### EXERCISE REQUIREMENTS
Every entry must be set down exactly in the answer; no pictures should appear.

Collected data
################
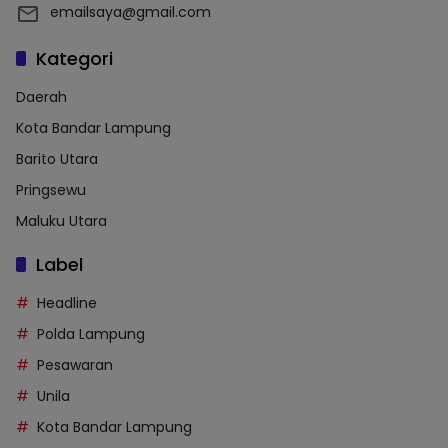
emailsaya@gmail.com
Kategori
Daerah
Kota Bandar Lampung
Barito Utara
Pringsewu
Maluku Utara
Label
Headline
Polda Lampung
Pesawaran
Unila
Kota Bandar Lampung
################
### SOLUTION FOR THIS PROBLEM
emailsaya@gmail.com
Kategori
Daerah
Kota Bandar Lampung
Barito Utara
Pringsewu
Maluku Utara
Label
Headline
Polda Lampung
Pesawaran
Unila
Kota Bandar Lampung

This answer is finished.